## [REQUIRED ACTION]
Your answer must be an exact copy of the data below, minus any pictures.

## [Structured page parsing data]
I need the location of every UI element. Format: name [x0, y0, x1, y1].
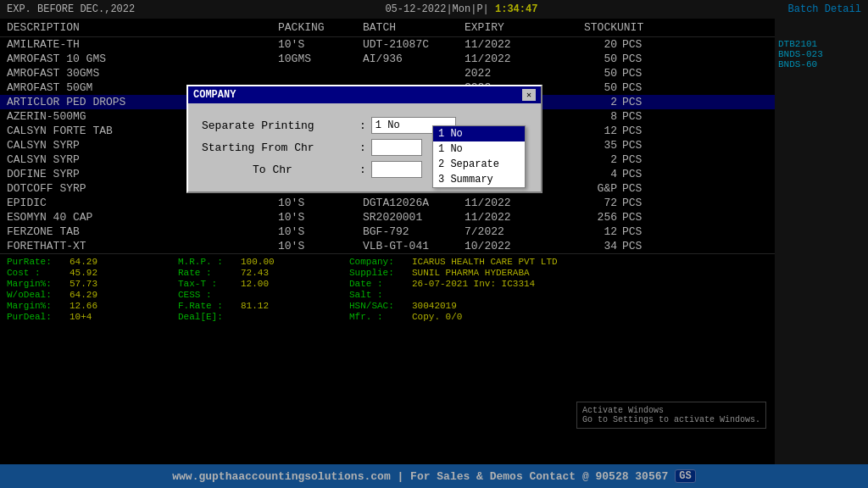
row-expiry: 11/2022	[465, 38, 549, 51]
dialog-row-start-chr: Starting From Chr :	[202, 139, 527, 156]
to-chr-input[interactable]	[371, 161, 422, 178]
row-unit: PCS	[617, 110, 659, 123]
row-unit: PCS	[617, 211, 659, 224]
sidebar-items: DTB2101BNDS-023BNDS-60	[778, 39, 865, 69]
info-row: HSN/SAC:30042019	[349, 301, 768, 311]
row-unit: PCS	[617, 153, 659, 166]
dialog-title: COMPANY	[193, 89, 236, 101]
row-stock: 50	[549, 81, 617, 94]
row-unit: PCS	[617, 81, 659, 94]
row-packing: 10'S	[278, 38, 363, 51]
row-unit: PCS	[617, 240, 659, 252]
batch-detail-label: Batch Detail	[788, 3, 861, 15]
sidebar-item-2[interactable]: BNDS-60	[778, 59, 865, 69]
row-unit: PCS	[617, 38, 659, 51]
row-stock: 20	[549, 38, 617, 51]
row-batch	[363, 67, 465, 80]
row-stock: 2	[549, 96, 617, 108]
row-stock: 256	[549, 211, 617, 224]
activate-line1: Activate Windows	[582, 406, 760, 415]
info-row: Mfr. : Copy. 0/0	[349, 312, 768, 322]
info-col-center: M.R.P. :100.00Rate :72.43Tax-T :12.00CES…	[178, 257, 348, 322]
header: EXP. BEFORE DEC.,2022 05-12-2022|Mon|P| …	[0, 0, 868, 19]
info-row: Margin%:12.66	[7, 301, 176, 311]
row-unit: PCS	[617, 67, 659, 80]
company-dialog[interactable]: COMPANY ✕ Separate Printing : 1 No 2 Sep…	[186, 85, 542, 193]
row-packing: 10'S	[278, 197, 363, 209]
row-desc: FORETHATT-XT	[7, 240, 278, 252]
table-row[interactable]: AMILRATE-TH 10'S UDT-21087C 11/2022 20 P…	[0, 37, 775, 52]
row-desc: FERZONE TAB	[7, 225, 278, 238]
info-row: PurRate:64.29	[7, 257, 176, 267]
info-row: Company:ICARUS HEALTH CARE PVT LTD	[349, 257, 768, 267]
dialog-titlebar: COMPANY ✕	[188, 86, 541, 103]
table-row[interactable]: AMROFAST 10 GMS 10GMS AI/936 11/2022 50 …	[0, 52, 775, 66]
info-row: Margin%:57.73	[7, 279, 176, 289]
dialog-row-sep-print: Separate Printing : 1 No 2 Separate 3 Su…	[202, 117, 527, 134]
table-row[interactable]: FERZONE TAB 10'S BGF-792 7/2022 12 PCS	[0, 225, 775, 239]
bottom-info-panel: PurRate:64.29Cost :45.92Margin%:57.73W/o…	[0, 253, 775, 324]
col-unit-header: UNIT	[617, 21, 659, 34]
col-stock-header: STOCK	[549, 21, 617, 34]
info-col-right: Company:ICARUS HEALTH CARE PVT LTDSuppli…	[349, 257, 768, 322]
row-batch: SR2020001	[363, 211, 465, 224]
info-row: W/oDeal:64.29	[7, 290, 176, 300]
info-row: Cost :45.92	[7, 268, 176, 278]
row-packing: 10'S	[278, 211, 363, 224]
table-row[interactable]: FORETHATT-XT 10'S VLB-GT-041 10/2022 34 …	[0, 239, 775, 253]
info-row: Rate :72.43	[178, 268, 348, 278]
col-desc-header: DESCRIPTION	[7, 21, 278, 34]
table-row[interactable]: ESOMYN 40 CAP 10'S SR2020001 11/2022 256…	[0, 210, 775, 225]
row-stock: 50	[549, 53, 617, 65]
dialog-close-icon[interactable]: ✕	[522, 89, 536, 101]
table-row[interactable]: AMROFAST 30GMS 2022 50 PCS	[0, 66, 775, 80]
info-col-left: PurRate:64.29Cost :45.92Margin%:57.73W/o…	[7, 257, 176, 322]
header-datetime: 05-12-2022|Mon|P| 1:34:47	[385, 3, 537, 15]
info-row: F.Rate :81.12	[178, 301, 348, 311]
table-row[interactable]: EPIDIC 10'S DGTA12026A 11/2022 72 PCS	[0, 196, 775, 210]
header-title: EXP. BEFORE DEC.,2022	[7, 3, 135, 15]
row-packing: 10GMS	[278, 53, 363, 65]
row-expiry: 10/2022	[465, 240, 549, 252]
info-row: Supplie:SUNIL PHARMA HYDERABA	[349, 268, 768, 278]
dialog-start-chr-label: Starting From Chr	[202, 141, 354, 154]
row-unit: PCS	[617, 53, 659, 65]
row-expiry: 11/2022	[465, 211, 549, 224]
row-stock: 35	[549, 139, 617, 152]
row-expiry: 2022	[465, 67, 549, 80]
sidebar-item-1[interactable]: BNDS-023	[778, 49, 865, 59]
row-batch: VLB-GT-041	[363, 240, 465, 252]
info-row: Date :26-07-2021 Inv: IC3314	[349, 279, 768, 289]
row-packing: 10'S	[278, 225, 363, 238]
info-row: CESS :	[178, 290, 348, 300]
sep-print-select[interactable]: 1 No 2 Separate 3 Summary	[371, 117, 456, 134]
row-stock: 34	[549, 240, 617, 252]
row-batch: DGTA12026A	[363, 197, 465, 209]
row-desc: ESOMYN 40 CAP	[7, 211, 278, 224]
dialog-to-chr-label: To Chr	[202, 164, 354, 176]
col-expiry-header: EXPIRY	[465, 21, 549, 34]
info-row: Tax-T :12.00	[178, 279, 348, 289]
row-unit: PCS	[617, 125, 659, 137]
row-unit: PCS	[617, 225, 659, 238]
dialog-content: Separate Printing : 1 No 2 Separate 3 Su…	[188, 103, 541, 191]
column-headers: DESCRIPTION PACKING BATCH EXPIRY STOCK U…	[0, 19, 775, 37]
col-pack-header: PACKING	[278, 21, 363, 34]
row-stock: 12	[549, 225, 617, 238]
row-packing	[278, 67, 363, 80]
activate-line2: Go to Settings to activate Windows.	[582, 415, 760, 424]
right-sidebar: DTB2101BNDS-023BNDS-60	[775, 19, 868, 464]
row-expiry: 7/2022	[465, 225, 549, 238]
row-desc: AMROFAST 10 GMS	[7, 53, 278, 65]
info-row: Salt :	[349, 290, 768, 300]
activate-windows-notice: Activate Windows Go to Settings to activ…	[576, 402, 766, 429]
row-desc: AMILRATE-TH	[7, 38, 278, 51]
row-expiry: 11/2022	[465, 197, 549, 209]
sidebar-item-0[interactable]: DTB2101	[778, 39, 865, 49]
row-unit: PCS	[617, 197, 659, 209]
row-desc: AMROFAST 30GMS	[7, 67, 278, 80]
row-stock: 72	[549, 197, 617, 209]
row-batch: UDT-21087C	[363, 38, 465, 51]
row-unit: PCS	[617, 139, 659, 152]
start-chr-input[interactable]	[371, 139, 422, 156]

## [SOLUTION FOR THIS EXERCISE]
I need the location of every UI element. Format: name [x0, y0, x1, y1].
row-expiry: 11/2022	[465, 38, 549, 51]
dialog-row-start-chr: Starting From Chr :	[202, 139, 527, 156]
to-chr-input[interactable]	[371, 161, 422, 178]
row-unit: PCS	[617, 110, 659, 123]
row-unit: PCS	[617, 211, 659, 224]
sidebar-items: DTB2101BNDS-023BNDS-60	[778, 39, 865, 69]
info-row: HSN/SAC:30042019	[349, 301, 768, 311]
row-unit: PCS	[617, 153, 659, 166]
dialog-title: COMPANY	[193, 89, 236, 101]
row-stock: 50	[549, 81, 617, 94]
row-unit: PCS	[617, 81, 659, 94]
row-packing: 10'S	[278, 38, 363, 51]
row-unit: PCS	[617, 240, 659, 252]
batch-detail-label: Batch Detail	[788, 3, 861, 15]
sidebar-item-2[interactable]: BNDS-60	[778, 59, 865, 69]
row-unit: PCS	[617, 38, 659, 51]
row-stock: 20	[549, 38, 617, 51]
row-batch	[363, 67, 465, 80]
row-stock: 2	[549, 96, 617, 108]
row-stock: 256	[549, 211, 617, 224]
activate-line1: Activate Windows	[582, 406, 760, 415]
info-row: Mfr. : Copy. 0/0	[349, 312, 768, 322]
info-col-center: M.R.P. :100.00Rate :72.43Tax-T :12.00CES…	[178, 257, 348, 322]
header: EXP. BEFORE DEC.,2022 05-12-2022|Mon|P| …	[0, 0, 868, 19]
info-row: Margin%:12.66	[7, 301, 176, 311]
row-unit: PCS	[617, 67, 659, 80]
company-dialog[interactable]: COMPANY ✕ Separate Printing : 1 No 2 Sep…	[186, 85, 542, 193]
row-packing: 10'S	[278, 197, 363, 209]
row-desc: FORETHATT-XT	[7, 240, 278, 252]
table-row[interactable]: AMILRATE-TH 10'S UDT-21087C 11/2022 20 P…	[0, 37, 775, 52]
row-desc: FERZONE TAB	[7, 225, 278, 238]
info-row: PurRate:64.29	[7, 257, 176, 267]
info-row: Company:ICARUS HEALTH CARE PVT LTD	[349, 257, 768, 267]
dialog-titlebar: COMPANY ✕	[188, 86, 541, 103]
table-row[interactable]: AMROFAST 10 GMS 10GMS AI/936 11/2022 50 …	[0, 52, 775, 66]
info-row: Margin%:57.73	[7, 279, 176, 289]
dialog-row-sep-print: Separate Printing : 1 No 2 Separate 3 Su…	[202, 117, 527, 134]
table-row[interactable]: FERZONE TAB 10'S BGF-792 7/2022 12 PCS	[0, 225, 775, 239]
bottom-info-panel: PurRate:64.29Cost :45.92Margin%:57.73W/o…	[0, 253, 775, 324]
col-unit-header: UNIT	[617, 21, 659, 34]
col-stock-header: STOCK	[549, 21, 617, 34]
info-col-right: Company:ICARUS HEALTH CARE PVT LTDSuppli…	[349, 257, 768, 322]
row-batch: SR2020001	[363, 211, 465, 224]
info-row: W/oDeal:64.29	[7, 290, 176, 300]
info-row: Cost :45.92	[7, 268, 176, 278]
row-packing: 10'S	[278, 211, 363, 224]
table-row[interactable]: FORETHATT-XT 10'S VLB-GT-041 10/2022 34 …	[0, 239, 775, 253]
info-row: Rate :72.43	[178, 268, 348, 278]
col-desc-header: DESCRIPTION	[7, 21, 278, 34]
table-row[interactable]: ESOMYN 40 CAP 10'S SR2020001 11/2022 256…	[0, 210, 775, 225]
row-stock: 50	[549, 53, 617, 65]
dialog-close-icon[interactable]: ✕	[522, 89, 536, 101]
table-row[interactable]: AMROFAST 30GMS 2022 50 PCS	[0, 66, 775, 80]
info-col-left: PurRate:64.29Cost :45.92Margin%:57.73W/o…	[7, 257, 176, 322]
header-datetime: 05-12-2022|Mon|P| 1:34:47	[385, 3, 537, 15]
info-row: F.Rate :81.12	[178, 301, 348, 311]
table-row[interactable]: EPIDIC 10'S DGTA12026A 11/2022 72 PCS	[0, 196, 775, 210]
header-title: EXP. BEFORE DEC.,2022	[7, 3, 135, 15]
row-packing: 10GMS	[278, 53, 363, 65]
row-expiry: 10/2022	[465, 240, 549, 252]
info-row: Supplie:SUNIL PHARMA HYDERABA	[349, 268, 768, 278]
dialog-start-chr-label: Starting From Chr	[202, 141, 354, 154]
row-unit: PCS	[617, 53, 659, 65]
row-expiry: 11/2022	[465, 211, 549, 224]
row-stock: 35	[549, 139, 617, 152]
row-expiry: 2022	[465, 67, 549, 80]
sidebar-item-1[interactable]: BNDS-023	[778, 49, 865, 59]
row-batch: VLB-GT-041	[363, 240, 465, 252]
info-row: Date :26-07-2021 Inv: IC3314	[349, 279, 768, 289]
row-packing: 10'S	[278, 225, 363, 238]
info-row: CESS :	[178, 290, 348, 300]
sep-print-select[interactable]: 1 No 2 Separate 3 Summary	[371, 117, 456, 134]
row-stock: 34	[549, 240, 617, 252]
row-batch: DGTA12026A	[363, 197, 465, 209]
row-desc: ESOMYN 40 CAP	[7, 211, 278, 224]
dialog-to-chr-label: To Chr	[202, 164, 354, 176]
col-expiry-header: EXPIRY	[465, 21, 549, 34]
info-row: Tax-T :12.00	[178, 279, 348, 289]
row-unit: PCS	[617, 125, 659, 137]
row-unit: PCS	[617, 225, 659, 238]
dialog-content: Separate Printing : 1 No 2 Separate 3 Su…	[188, 103, 541, 191]
column-headers: DESCRIPTION PACKING BATCH EXPIRY STOCK U…	[0, 19, 775, 37]
col-pack-header: PACKING	[278, 21, 363, 34]
row-stock: 12	[549, 225, 617, 238]
row-packing	[278, 67, 363, 80]
activate-line2: Go to Settings to activate Windows.	[582, 415, 760, 424]
right-sidebar: DTB2101BNDS-023BNDS-60	[775, 19, 868, 464]
row-expiry: 7/2022	[465, 225, 549, 238]
row-desc: AMROFAST 10 GMS	[7, 53, 278, 65]
info-row: Salt :	[349, 290, 768, 300]
activate-windows-notice: Activate Windows Go to Settings to activ…	[576, 402, 766, 429]
row-desc: AMILRATE-TH	[7, 38, 278, 51]
row-expiry: 11/2022	[465, 197, 549, 209]
sidebar-item-0[interactable]: DTB2101	[778, 39, 865, 49]
row-unit: PCS	[617, 197, 659, 209]
row-desc: AMROFAST 30GMS	[7, 67, 278, 80]
row-stock: 72	[549, 197, 617, 209]
row-batch: UDT-21087C	[363, 38, 465, 51]
row-unit: PCS	[617, 139, 659, 152]
start-chr-input[interactable]	[371, 139, 422, 156]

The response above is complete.